Alejandro Sabella muss in Argentinien um Anerkennung kämpfen.

Foto: afp, Desk

Beide sind klein und hatten schon als Spieler eine hohe Stirn. Beide sind ausgezeichnete Fachleute, die aber immer um Anerkennung ringen müssen, weil sie oft unterschätzt oder gar nicht ernst genommen werden. Beide reden leise, versprühen wenig Autorität, wurden aber von den Großen ihres Landes stets gestützt und gefördert - und beide sind erfolgreich.

Sabella ist 59 und erst seit fünf Jahren Chefcoach. In seiner ersten Saison gewann er mit Estudiantes de la Plata 2009 gleich die Copa Libertadores, das Gegenstück zur europäischen Champions League. Und als Nationaltrainer führte er Argentinien nun erstmals seit 1990 ins Endspiel. Vogts hatte bei der EM 1996 den bis heute letzten Titel mit der deutschen Nationalmannschaft gewonnen.

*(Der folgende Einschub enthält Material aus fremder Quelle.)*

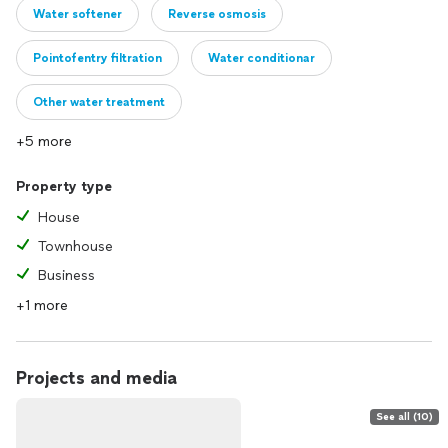
Water softener
Reverse osmosis
Pointofentry filtration
Water conditionar
Other water treatment
+5 more
Property type
House
Townhouse
Business
+1 more
Projects and media
See all (10)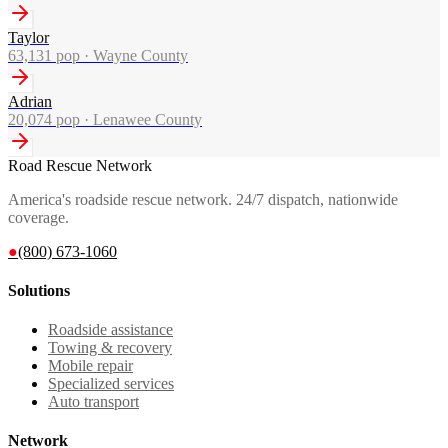
Taylor
63,131
pop ·
Wayne County
Adrian
20,074
pop ·
Lenawee County
Road Rescue Network
America's roadside rescue network. 24/7 dispatch, nationwide
coverage.
●
(800) 673-1060
Solutions
Roadside assistance
Towing & recovery
Mobile repair
Specialized services
Auto transport
Network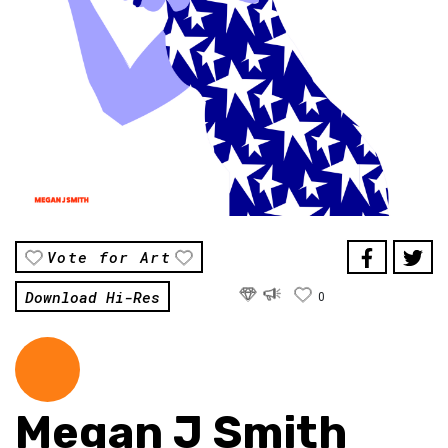
Vote for Art
Download Hi-Res
0
Megan J Smith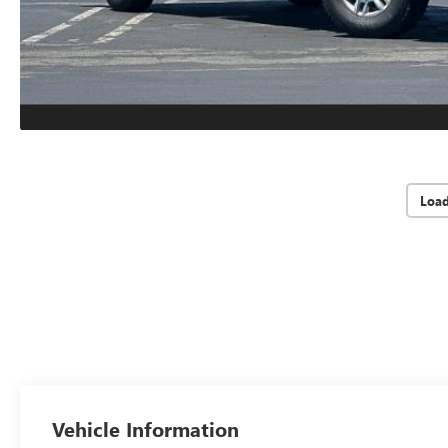
Loa
Vehicle Information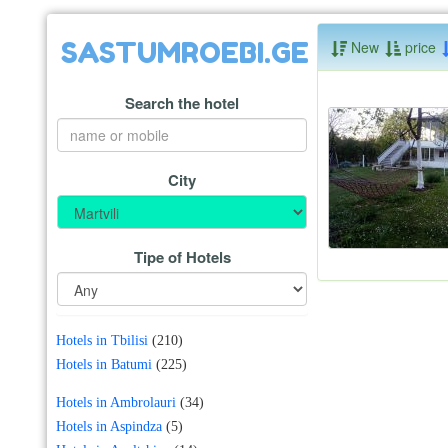
SASTUMROEBI.GE
New
price
Search the hotel
City
Tipe of Hotels
Hotels in Tbilisi
(210)
Hotels in Batumi
(225)
Hotels in Ambrolauri
(34)
Hotels in Aspindza
(5)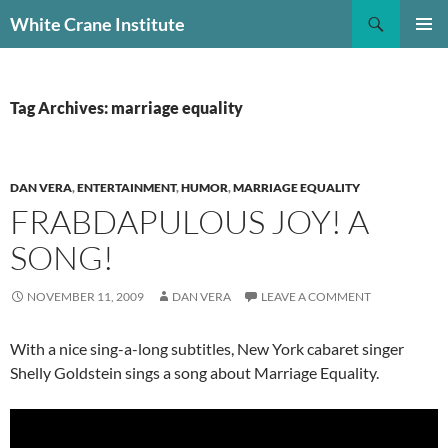
Skip
Search
White Crane Institute
to
PRIMAR
content
MENU
Tag Archives: marriage equality
DAN VERA
,
ENTERTAINMENT
,
HUMOR
,
MARRIAGE EQUALITY
FRABDAPULOUS JOY! A
SONG!
NOVEMBER 11, 2009
DAN VERA
LEAVE A COMMENT
With a nice sing-a-long subtitles, New York cabaret singer
Shelly Goldstein sings a song about Marriage Equality.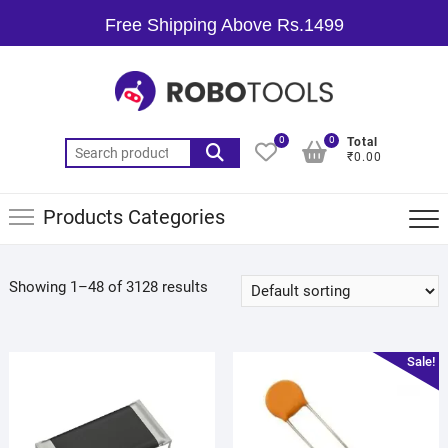
Free Shipping Above Rs.1499
0
0
Total
₹0.00
Products Categories
Showing 1–48 of 3128 results
Sale!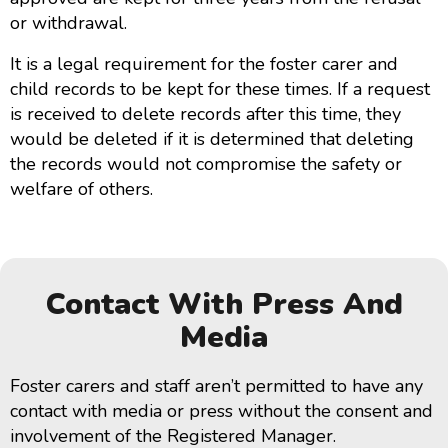
or withdrawal.
It is a legal requirement for the foster carer and
child records to be kept for these times. If a request
is received to delete records after this time, they
would be deleted if it is determined that deleting
the records would not compromise the safety or
welfare of others.
Contact With Press And
Media
Foster carers and staff aren’t permitted to have any
contact with media or press without the consent and
involvement of the Registered Manager.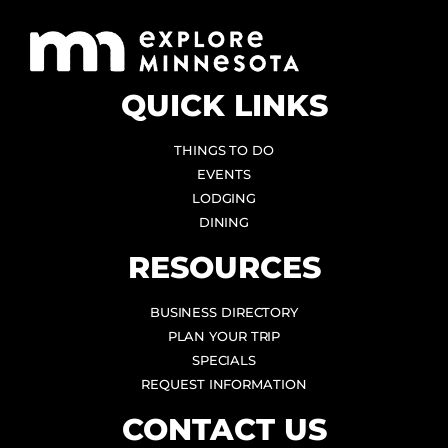
QUICK LINKS
THINGS TO DO
EVENTS
LODGING
DINING
RESOURCES
BUSINESS DIRECTORY
PLAN YOUR TRIP
SPECIALS
REQUEST INFORMATION
CONTACT US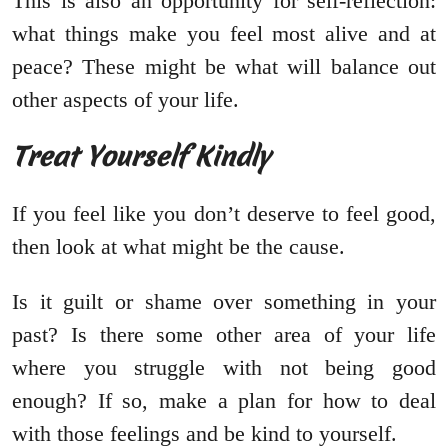
This is also an opportunity for self-reflection:
what things make you feel most alive and at
peace? These might be what will balance out
other aspects of your life.
Treat Yourself Kindly
If you feel like you don’t deserve to feel good,
then look at what might be the cause.
Is it guilt or shame over something in your
past? Is there some other area of your life
where you struggle with not being good
enough? If so, make a plan for how to deal
with those feelings and be kind to yourself.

Das Verhältnis zu den Medien ist beidseitig keine Liebesbeziehung. "Wenn du nicht selbstkritisch bist, sagen alle, du seist stur. Und wenn du selbstkritisch bist, sagen sie, du seist schwach", sagte Sabella zuletzt. Auch das erinnerte extrem an das Vogts-Bonmot: "Wenn ich übers Wasser laufe, dann sagen meine Kritiker: Nicht mal schwimmen kann er..." Als er über seinen Erfolg bei diesem Turnier reden sollte, sagte Sabella schnippig und offenbar beleidigt: "Ich spreche nie über meinen Verdienst. Wenn ich denn überhaupt einen habe."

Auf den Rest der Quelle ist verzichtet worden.